In December 2013, the American Arbitration Association announced that graduate teaching and research assistants at New York University had officially unionized. The group is the only graduate assistants' union at a private university in the U.S.

Demonstrating the volatility of the NLRB, graduate assistants at NYU were granted the ability to negotiate a union contract and both improved health benefits and increased stipends in 2000. But in 2005 the ruling was switched following a case involving Brown graduate assistants in which the NLRB ruled that graduate assistants are students, not employees, and therefore cannot unionize.

The recent overturn of the 2005 ruling, though, is an encouraging sign for the newly formed CAPA.

Baum really couldn't say how long the NLRB may take to rule on the issue or on what side they may land, but he does anticipate that whichever side loses (Northwestern or the student-athletes) will appeal.

"Do I think that they have, forgetting about the legal issue, that realistically they have a strong position? Yes, but not in particular. Legally, that's open because the closest thing the labor board has come to is decisions on teaching assistants and those decisions have gone both ways," Baum said.

According to Baum, the process through which this case will go may be arduous.

The first place CAPA will go, is to the labor board, Baum said. The labor board is different from a court because the labor board, he said, is "an administrative agency created by the federal government."
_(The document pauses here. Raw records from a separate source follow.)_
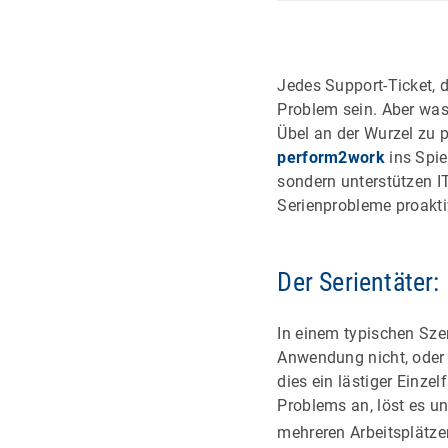
Jedes Support-Ticket, d
Problem sein. Aber was,
Übel an der Wurzel zu
perform2work
ins Spie
sondern unterstützen I
Serienprobleme proakti
Der Serientäter: 
In einem typischen Szen
Anwendung nicht, oder 
dies ein lästiger Einze
Problems an, löst es un
mehreren Arbeitsplätze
"The litigated issue will be employer-employee," Baum said. "Let's assume that the [labor board] decides that it's not an employer-employee relationship. That's at the local level. In other words, there's an office of the national labor relations, it's the 13th region of the National Labor Relations Board. That's going to be the issue. [CAPA] has the right to appeal that issue."
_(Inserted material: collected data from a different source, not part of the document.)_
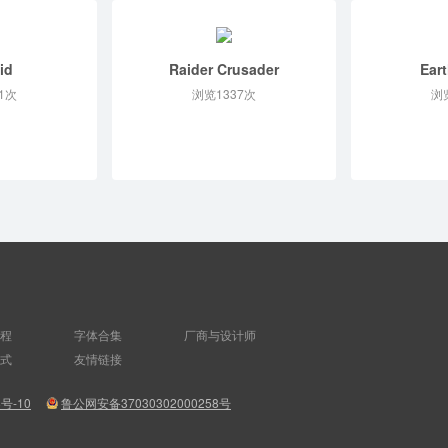
id
Raider Crusader
Eart
1次
浏览1337次
浏
程
字体合集
厂商与设计师
式
友情链接
8号-10
鲁公网安备37030302000258号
"Then, whoever wins at the next level, has a right to go to the Courts of Appeals, which in this case would be the Seventh Circuit in Chicago. They have them review the decision of the administrative agency.

"So we're talking about something that's going to drag out. It's going to drag out over three stages. It's going to drag out over a period of time. It's not going to be resolved immediately."

It's important to note that Northwestern's football players won't be making the case that the NCAA is their employer, but that Northwestern University is, Baum said.

In Illinois, for example, there are separate labor boards for public employees, which make a case more complicated. Baum theorizes that the Northwestern football players believe that they have a better chance of beating Northwestern in litigation than the NCAA.

When looking at all the possible arguments, Baum is impressed by the student-athletes' actions at his alma mater.

"I think they're doing the right thing," Baum said. "I can't give you a 100-percent guarantee that they'll be successful, but I think there's no question they're doing the right thing because they're protecting themselves and their ability to get an education and probably have a successful career outside of football. That, to me, is the most important thing... They're trying to protect themselves together and that is what a union normally does."